Iron nanoparticles embedded in MgO single crystals were synthesized by high temperature Fe+ implantation with energy of 100 keV and fluences varying from 3×10E16 to 3×10E17 ions/cm-2. Complex investigations of structural and magnetic properties of Fe nanoparticles have been performed using magnetometry, x-ray diffraction, electron microscopy and Moessbauer spectroscopy, as well as theoretical modeling of magnetization of bistable magnetic systems.
It has been found that at the low implantation fluences superparamagnetic Fe nanoparticles were created that finally were attributed to alpha-Fe coexisting with non-magnetic gamma-Fe, while implantation with high fluences causes formation of ferromagnetic alpha-Fe particles. Post implantation annealing at 800 ºC in high vacuum results in size increase of the gamma-Fe particle’s simultaneously reducing internal lattice strain. Annealing at 800 ºC under 1 GPa hydrostatic pressure limits dimension of superparamagnetic nanoparticles significantly increasing their concentration.
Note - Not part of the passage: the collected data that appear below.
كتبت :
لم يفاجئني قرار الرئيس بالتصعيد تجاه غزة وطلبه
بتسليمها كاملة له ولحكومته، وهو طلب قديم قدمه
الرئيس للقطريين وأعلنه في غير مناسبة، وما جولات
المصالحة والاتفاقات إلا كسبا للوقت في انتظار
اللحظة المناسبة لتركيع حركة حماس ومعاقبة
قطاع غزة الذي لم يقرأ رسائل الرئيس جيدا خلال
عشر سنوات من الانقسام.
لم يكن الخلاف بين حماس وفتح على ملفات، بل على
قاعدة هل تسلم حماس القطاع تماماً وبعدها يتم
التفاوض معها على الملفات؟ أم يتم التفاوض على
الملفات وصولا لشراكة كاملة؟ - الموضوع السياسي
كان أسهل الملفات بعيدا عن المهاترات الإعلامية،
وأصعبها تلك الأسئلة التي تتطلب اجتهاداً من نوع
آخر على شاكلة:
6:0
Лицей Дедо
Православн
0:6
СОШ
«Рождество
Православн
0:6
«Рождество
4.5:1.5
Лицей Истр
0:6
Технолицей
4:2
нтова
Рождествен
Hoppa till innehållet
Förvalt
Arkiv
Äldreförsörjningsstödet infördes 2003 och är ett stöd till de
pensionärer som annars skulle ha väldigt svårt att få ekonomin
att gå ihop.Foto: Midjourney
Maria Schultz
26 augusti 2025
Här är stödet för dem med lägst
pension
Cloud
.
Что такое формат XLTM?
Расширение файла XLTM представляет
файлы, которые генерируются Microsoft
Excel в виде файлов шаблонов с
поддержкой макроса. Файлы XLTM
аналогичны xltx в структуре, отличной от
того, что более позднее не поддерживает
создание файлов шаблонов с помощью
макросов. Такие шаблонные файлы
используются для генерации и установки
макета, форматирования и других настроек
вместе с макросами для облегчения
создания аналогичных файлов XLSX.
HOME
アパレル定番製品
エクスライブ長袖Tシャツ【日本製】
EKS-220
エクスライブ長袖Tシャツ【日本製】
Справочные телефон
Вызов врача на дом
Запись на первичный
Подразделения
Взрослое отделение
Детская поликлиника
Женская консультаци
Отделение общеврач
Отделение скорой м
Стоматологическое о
Theoretical simulations of irreversible magnetization processes, performed within the framework of generalized Preisach model, show a strong correlation between the spontaneous magnetization, coercive field and dimension of nanoparticles. The model allows us to define the anisotropy effects and thermal fluctuation effects, which provides the detailed description of temperature behavior of magnetization.